出だしは地味な展開だったが、これが実に面白い。古文調だが、読みやすく、すぐに物語に引き込まれる。しかし、基本的な物語構造は悲恋である。例えは俗だが、立場の違う二人が惹かれあい、やがて悲劇を迎えるロミオ&ジュリエット方式だ。こんなことを言うと「甲賀忍法帳」(今読んでいる)みたいだが。
物語は非常に不安定で、現代的な予定調和を見ないところが面白い。地味な展開が続くかと思うと、突然、妖怪が跋扈する幻想的な描写が入る。主人公が破滅しそうになると救われ、救われそうになると破滅する。純愛と見せかけ、いきなり主人公がとある姫に惚れたりする。大団円に落ち着くと見えて、まだ何転かする。率直に言って、小説が上手い。いや、無名の書痴が偉大な先達に向かって失礼だ。
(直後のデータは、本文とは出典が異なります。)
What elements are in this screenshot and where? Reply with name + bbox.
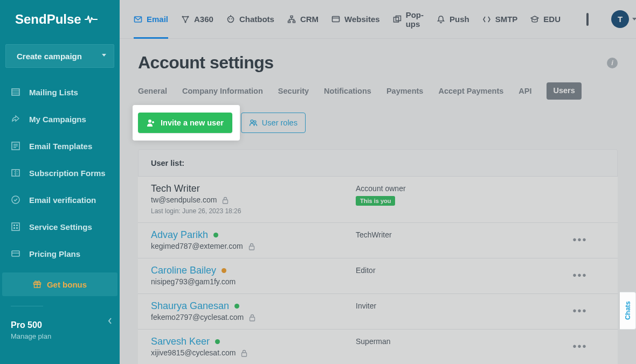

九尾の狐、陰陽師、術比べなど、ライトノベル的要素を内包しながらも、これほど奥の深いエンターテイメントに仕上げるとは、岡本綺堂恐るべし。結構、小説は読んだつもりだったが、まだまだ世界は広い。怪談集も面白そうなので買ってしまった。妖怪好き、奇譚好きには是非オススメ。ちなみに青空文庫でも読める(玉藻の前)ので、ぜひどうぞ。